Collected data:
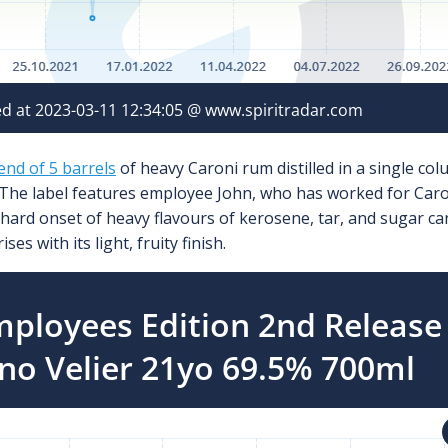
lend of 5 barrels
of heavy Caroni rum distilled in a single col
 The label features employee John, who has worked for Caroni
 hard onset of heavy flavours of kerosene, tar, and sugar ca
es with its light, fruity finish.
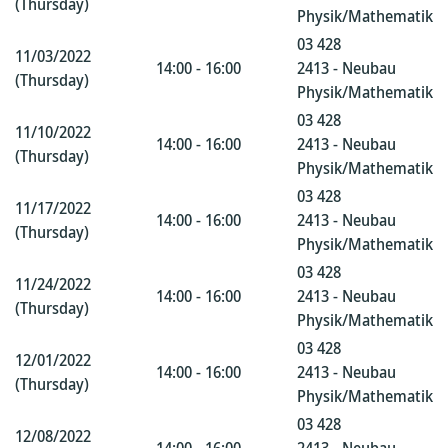
(Thursday)
Physik/Mathematik
03 428
11/03/2022
14:00 - 16:00
2413 - Neubau
(Thursday)
Physik/Mathematik
03 428
11/10/2022
14:00 - 16:00
2413 - Neubau
(Thursday)
Physik/Mathematik
03 428
11/17/2022
14:00 - 16:00
2413 - Neubau
(Thursday)
Physik/Mathematik
03 428
11/24/2022
14:00 - 16:00
2413 - Neubau
(Thursday)
Physik/Mathematik
03 428
12/01/2022
14:00 - 16:00
2413 - Neubau
(Thursday)
Physik/Mathematik
03 428
12/08/2022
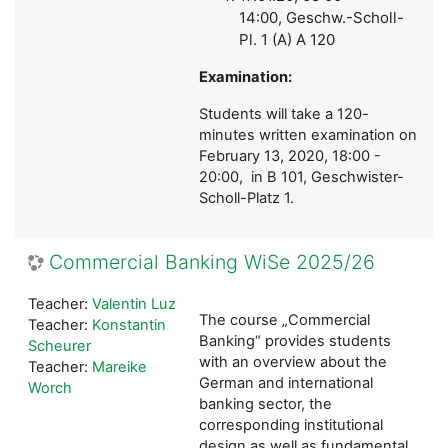
14:00,
Geschw.-Scholl-
Pl. 1 (A) A 120
Examination:
Students will take a 120-
minutes written examination on
February 13, 2020, 18:00 -
20:00, in B 101, Geschwister-
Scholl-Platz 1.
Commercial Banking WiSe 2025/26
Teacher:
Valentin Luz
The course „Commercial
Teacher:
Konstantin
Banking“ provides students
Scheurer
with an overview about the
Teacher:
Mareike
German and international
Worch
banking sector, the
corresponding institutional
design as well as fundamental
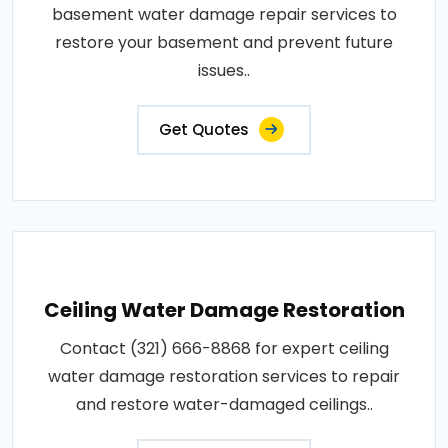
basement water damage repair services to
restore your basement and prevent future
issues..
Get Quotes
Ceiling Water Damage Restoration
Contact (321) 666-8868 for expert ceiling
water damage restoration services to repair
and restore water-damaged ceilings..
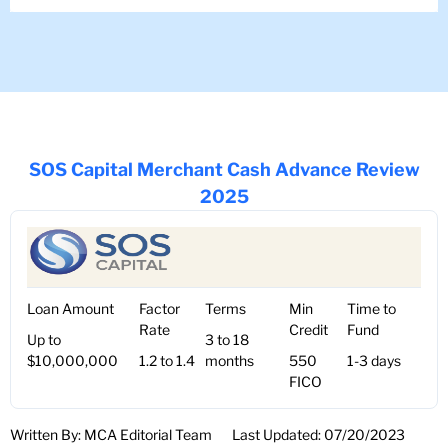
SOS Capital Merchant Cash Advance Review
2025
Loan Amount
Factor
Terms
Min
Time to
Rate
Credit
Fund
Up to
3 to 18
$10,000,000
1.2 to 1.4
months
550
1-3 days
FICO
Written By: MCA Editorial Team
Last Updated: 07/20/2023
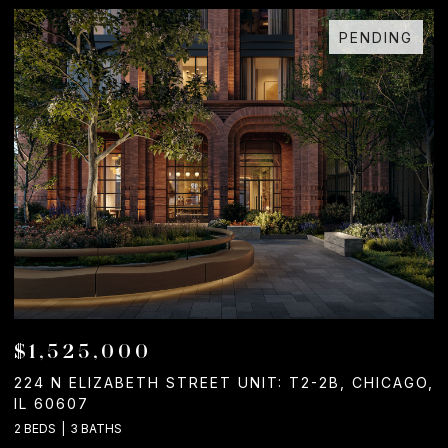
PENDING
$1,525,000
224 N ELIZABETH STREET UNIT: T2-2B, CHICAGO,
1
IL 60607
2
2 BEDS
3 BATHS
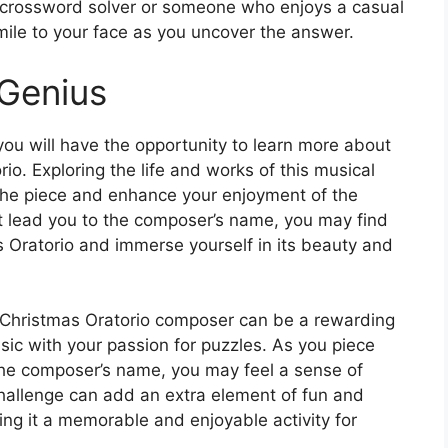
crossword solver or someone who enjoys a casual
 smile to your face as you uncover the answer.
 Genius
 you will have the opportunity to learn more about
o. Exploring the life and works of this musical
the piece and enhance your enjoyment of the
t lead you to the composer’s name, you may find
as Oratorio and immerse yourself in its beauty and
e Christmas Oratorio composer can be a rewarding
ic with your passion for puzzles. As you piece
 the composer’s name, you may feel a sense of
challenge can add an extra element of fun and
king it a memorable and enjoyable activity for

■ **Task prompt**: The task calls for all records to be set down precisely, excluding any images.

■ **Problem solution**:
lend of 5 barrels
of heavy Caroni rum distilled in a single col
 The label features employee John, who has worked for Caroni
 hard onset of heavy flavours of kerosene, tar, and sugar ca
es with its light, fruity finish.
(Thursday)
Physik/Mathematik
03 428
11/03/2022
14:00 - 16:00
2413 - Neubau
(Thursday)
Physik/Mathematik
03 428
11/10/2022
14:00 - 16:00
2413 - Neubau
(Thursday)
Physik/Mathematik
03 428
11/17/2022
14:00 - 16:00
2413 - Neubau
(Thursday)
Physik/Mathematik
03 428
11/24/2022
14:00 - 16:00
2413 - Neubau
(Thursday)
Physik/Mathematik
03 428
12/01/2022
14:00 - 16:00
2413 - Neubau
(Thursday)
Physik/Mathematik
03 428
12/08/2022
14:00,
Geschw.-Scholl-
Pl. 1 (A) A 120
Examination:
Students will take a 120-
minutes written examination on
February 13, 2020, 18:00 -
20:00, in B 101, Geschwister-
Scholl-Platz 1.
Commercial Banking WiSe 2025/26
Teacher:
Valentin Luz
The course „Commercial
Teacher:
Konstantin
Banking“ provides students
Scheurer
with an overview about the
Teacher:
Mareike
German and international
Worch
banking sector, the
corresponding institutional
design as well as fundamental
basement water damage repair services to
restore your basement and prevent future
issues..
Get Quotes
Ceiling Water Damage Restoration
Contact (321) 666-8868 for expert ceiling
water damage restoration services to repair
and restore water-damaged ceilings..
SOS Capital Merchant Cash Advance Review
2025
Loan Amount
Factor
Terms
Min
Time to
Rate
Credit
Fund
Up to
3 to 18
$10,000,000
1.2 to 1.4
months
550
1-3 days
FICO
Written By: MCA Editorial Team
Last Updated: 07/20/2023
PENDING
$1,525,000
224 N ELIZABETH STREET UNIT: T2-2B, CHICAGO,
1
IL 60607
2
2 BEDS
3 BATHS
crossword solver or someone who enjoys a casual
 smile to your face as you uncover the answer.
 Genius
 you will have the opportunity to learn more about
o. Exploring the life and works of this musical
the piece and enhance your enjoyment of the
t lead you to the composer’s name, you may find
as Oratorio and immerse yourself in its beauty and
e Christmas Oratorio composer can be a rewarding
ic with your passion for puzzles. As you piece
 the composer’s name, you may feel a sense of
challenge can add an extra element of fun and
king it a memorable and enjoyable activity for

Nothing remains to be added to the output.